Osserva la Corte che le censure formulate dalla Pt 1 in ordine alla dichiarata prescrizione dei contributi relativi alle altre annualità e alle conseguenti sanzioni non possono trovare accoglimento. La Pt 1 eccepisce la errata valutazione di alcuni atti interruttivi o l'omessa considerazione di altri da parte del primo giudice. Ebbene, tali censure sono del tutto irrilevanti ai fini dell'accoglimento dell'opposizione, in quanto, anche se tutti gli atti interruttivi enumerati dalla
Pt 1 fossero stati validamente posti in essere, la successione degli stessi si è certamente interrotta una prima volta nel 2013. La Pt 1, infatti, ha depositato l'atto di diffida datato 20.12.2013
(518813), riguardante i contributi maturati a quella data, specificamente riportati nell'allegato prospetto, e non versati dal ragioniere CP 1 ; ha altresì depositato la linea dei codici relativi ad una PEC inviata da Email 1 a in data 20/12/2013 alle ore 08:01:48. Tuttavia, pur sollecitato Email 2
al deposito del file relativo alla PEC del 20.12.2013, del quale risultava prodotta la sola ricevuta prodotta dal sistema, la Pt_1 non depositava alcunché. In mancanza del file relativo alla PEC del
20.12.2013 non è possibile accertare il contenuto della stessa, non essendo a tal fine sufficiente la ricevuta del sistema prodotta. Deve, pertanto, affermarsi che non vi è alcuna prova che la diffida di pagamento datata 20.12.2013 sia stata inviata a CP 1
La Pt 1 ha poi depositato l'atto di diffida datato 27.2.2018 (45633.U) riguardante tutti i contributi maturati al 31.12.2016, oltre accessori, e non versati dal ragioniere CP_1 ; ha altresì depositato la linea dei codici relativi ad una PEC inviata da
Email 1 a Email 2
in data 27/02/2018 alle ore 13:02:42. Tuttavia, anche in tal caso, pur sollecitato al deposito del file relativo alla PEC del 27.2.2018, del quale risultava prodotta la sola ricevuta prodotta dal sistema, la Pt 1 non depositava nulla.
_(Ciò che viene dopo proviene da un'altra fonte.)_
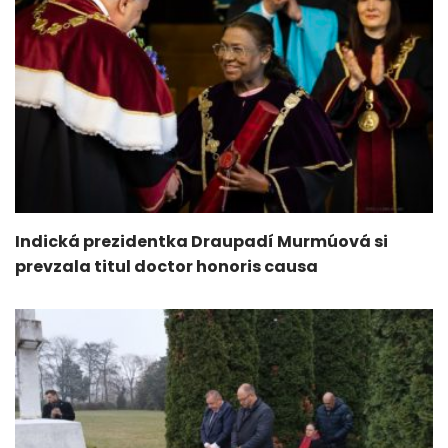
Indická prezidentka Draupadí Murmúová si
prevzala titul doctor honoris causa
In mancanza del file relativo alla PEC del 27.2.2018 non è possibile accertare il contenuto della stessa, non essendo a tal fine sufficiente la ricevuta del sistema prodotta. Pertanto, come sopra, deve concludersi che non vi è alcuna prova che la diffida di pagamento datata 27.2.2018 sia stata inviata a CP 1 e da questi ricevuta.
La mancata prova dell'invio al CP 1 di tali due diffide rompe la successione degli atti interruttivi, con la conseguenza che al momento della notifica del decreto ingiuntivo, avvenuta in data 11.2.19, i contributi per i quali il giudice di primo grado ha dichiarato non dovuto il pagamento, erano già prescritti, essendo decorsi oltre cinque anni dal precedente atto interruttivo che li riguardava.
La sentenza va, pertanto, confermata.
L'esito complessivo della lite, che ha visto parzialmente accolte le pretese della Pt 1 e accertata l'omissione contributiva del CP_1, nonostante la parziale prescrizione dei contributi non pagati, giustifica l'integrale compensazione delle spese di lite del presente grado.
PQM
La Corte così provvede:
rigetta l'appello;
compensa le spese del presente grado.
Dà atto della sussistenza dei presupposti di cui al comma 1 quater dell'art. 13 T.U. approvato con
D.P.R. 115 del 2002, come introdotto dall'art. 1, comma 17, legge 24.12.2012, n. 228, per l'insorgenza dell'obbligo di pagamento di ulteriore importo a titolo di contributo unificato.